◆ Problem requirements
Locate, in the data below, the line that contains "Lo siento, debes estar" and the line that contains "Keine Hektik, klare"; reproduce exactly those two lines and every line between them, nothing more.

↓↓↓

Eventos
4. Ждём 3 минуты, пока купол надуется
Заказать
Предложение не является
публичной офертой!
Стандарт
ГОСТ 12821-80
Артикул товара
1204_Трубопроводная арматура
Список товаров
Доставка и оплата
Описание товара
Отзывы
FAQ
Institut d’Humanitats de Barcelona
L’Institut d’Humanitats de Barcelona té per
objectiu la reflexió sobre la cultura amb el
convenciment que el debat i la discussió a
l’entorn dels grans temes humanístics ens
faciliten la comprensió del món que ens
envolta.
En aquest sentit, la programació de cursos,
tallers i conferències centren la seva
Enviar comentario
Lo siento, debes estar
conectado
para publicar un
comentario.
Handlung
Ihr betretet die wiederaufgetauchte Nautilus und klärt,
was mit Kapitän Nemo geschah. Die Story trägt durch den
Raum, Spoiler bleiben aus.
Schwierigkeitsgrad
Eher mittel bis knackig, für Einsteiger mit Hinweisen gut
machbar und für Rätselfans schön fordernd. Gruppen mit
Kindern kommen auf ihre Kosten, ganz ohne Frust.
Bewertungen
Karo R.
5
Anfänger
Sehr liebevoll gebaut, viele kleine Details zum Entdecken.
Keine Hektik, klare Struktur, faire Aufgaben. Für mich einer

↑↑↑
↓↓↓

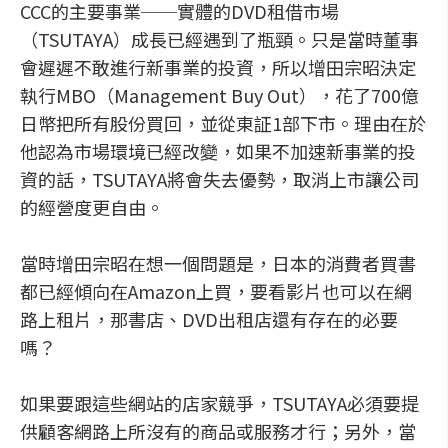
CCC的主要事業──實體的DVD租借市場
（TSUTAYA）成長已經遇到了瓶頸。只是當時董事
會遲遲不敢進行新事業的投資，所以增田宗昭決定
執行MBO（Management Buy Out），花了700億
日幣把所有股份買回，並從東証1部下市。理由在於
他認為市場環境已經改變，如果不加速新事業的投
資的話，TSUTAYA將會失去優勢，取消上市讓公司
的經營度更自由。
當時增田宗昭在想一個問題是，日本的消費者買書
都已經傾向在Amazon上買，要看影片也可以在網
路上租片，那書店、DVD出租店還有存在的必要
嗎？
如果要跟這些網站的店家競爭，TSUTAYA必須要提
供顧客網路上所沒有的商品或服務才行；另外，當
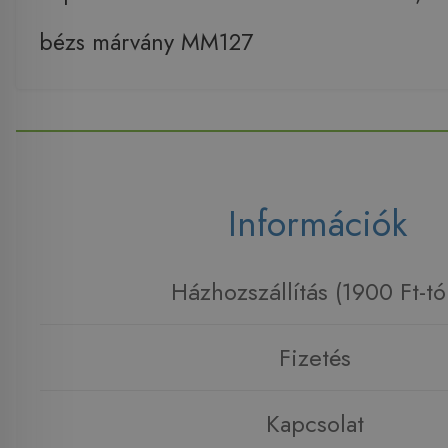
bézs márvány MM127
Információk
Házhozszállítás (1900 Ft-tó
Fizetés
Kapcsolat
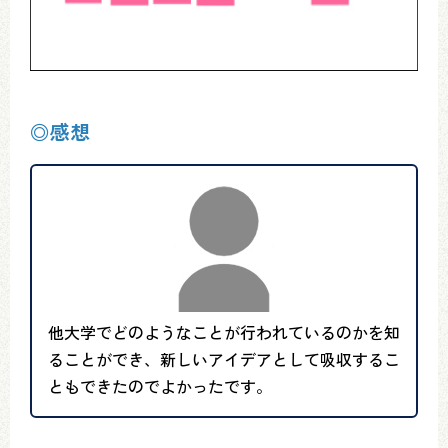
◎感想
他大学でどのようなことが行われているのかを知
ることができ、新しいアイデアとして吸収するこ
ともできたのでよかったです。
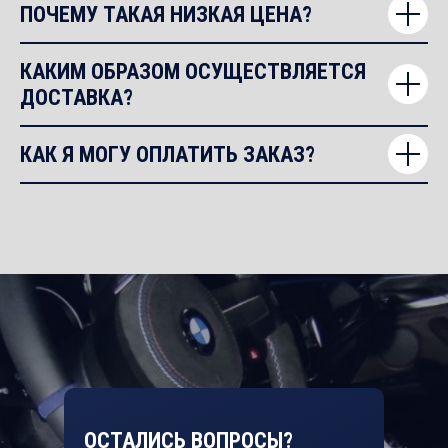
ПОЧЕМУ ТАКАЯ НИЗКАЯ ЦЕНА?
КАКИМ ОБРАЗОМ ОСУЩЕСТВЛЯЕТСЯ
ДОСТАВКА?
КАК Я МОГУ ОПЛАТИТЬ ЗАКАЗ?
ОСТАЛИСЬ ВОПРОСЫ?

↑↑↑

◆ Expected output
Lo siento, debes estar
conectado
para publicar un
comentario.
Handlung
Ihr betretet die wiederaufgetauchte Nautilus und klärt,
was mit Kapitän Nemo geschah. Die Story trägt durch den
Raum, Spoiler bleiben aus.
Schwierigkeitsgrad
Eher mittel bis knackig, für Einsteiger mit Hinweisen gut
machbar und für Rätselfans schön fordernd. Gruppen mit
Kindern kommen auf ihre Kosten, ganz ohne Frust.
Bewertungen
Karo R.
5
Anfänger
Sehr liebevoll gebaut, viele kleine Details zum Entdecken.
Keine Hektik, klare Struktur, faire Aufgaben. Für mich einer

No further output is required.